The High Court’s judgment

In his judgment, Meade J noted that the two key issues in the case were:

  1. The general question of whether the Hearing Officer was correct to find that the regulatory documents must contain “some indication that the substance gives rise to a pharmacological, immunological or metabolic effect of its own for the therapeutic indication covered by the MA” (which he referred to as the “SmPC/EPAR-led approach”), or whether any evidence may be relied on; and
  2. The factual finding as to whether hyaluronidase is an active ingredient “based on the materials that it is legitimate to consider”.

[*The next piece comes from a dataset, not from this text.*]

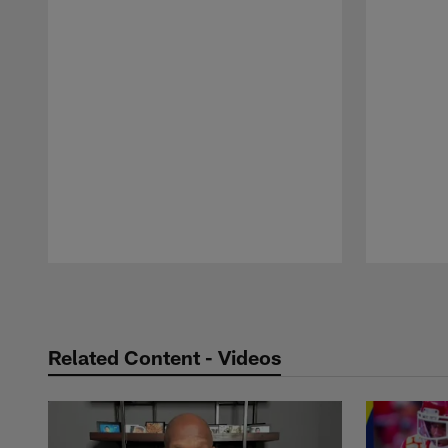
Pause
Play
Related Content - Videos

Focussing on the second issue, the judgment noted the Hearing Officer’s finding that, even if Halozyme’s evidence from outside of the regulatory documents were taken into consideration, hyaluronidase did not satisfy the Forsgren criteria meaning that it is not an “active ingredient”. So, unless Halozyme was able to show the Court that the Hearing Officer was wrong on the facts, it was not necessary to consider the first issue.

Meade J pointed out that, as he was reviewing a finding of fact from the Hearing Officer, “I am not to ask myself whether I would have reached the same decision, but rather whether the decision was one that was reasonably open to the Hearing Officer or, or the other hand, whether he made an unsupportable decision because, for example, he failed to take something relevant into account, or reached an irrational conclusion.” Applying this standard to the evidence relied on by Halozyme, the Court found that the Hearing Officer’s finding was one that was reasonably open to him, and so Halozyme’s appeal was dismissed.

The case was dealt with without the Court opining on the correctness of the first issue discussed above (the correctness of the “SmPC/EPAR-led approach”). The UKIPO did ask the Court to issue guidance on this, however Meade J took the view that it would be better to consider this point at a later date once the outcome of C-456/24 from the Czech Supreme Administrative Court is known (even though CJEU case law is no longer binding in the UK). In particular, Meade J found that, in this particular case: “I was uncomfortable that I did not have the full picture about the effect on an unsuccessful SPC applicant’s right to appeal if the regulator’s decision on the active ingredient/excipient characterisation led to an automatic rejection by the UKIPO, and I was not at all confident that I knew whether the regulator asks the same question as the Forsgren test requires when it considers what is an excipient.

Analysis

As well as being disappointing for Halozyme, this judgment is likely to be disappointing for stakeholders hoping that the High Court would issue guidance on how the Forsgren criteria should be applied in the UK. However, the judgment does serve as a useful reminder for practitioners that, for UK SPCs, it is challenging to have findings of fact overturned when appealing refusals from the UKIPO. This is especially pertinent for practitioners used to the EPO’s Boards of Appeal, where findings of fact from first instance tribunals are often overturned.

Also of interest are Meade J’s comments on the pending CJEU referral from the Czech courts (C-456/24). Followers of SPCs will be aware that, in the UK, the question of applicability of CJEU case law following Brexit is a hot issue which is currently being considered by the Court of Appeal in Merck Serono. However, one could argue that, at least in the view of Meade J, CJEU case law should be, at the very least, persuasive authority in the UK.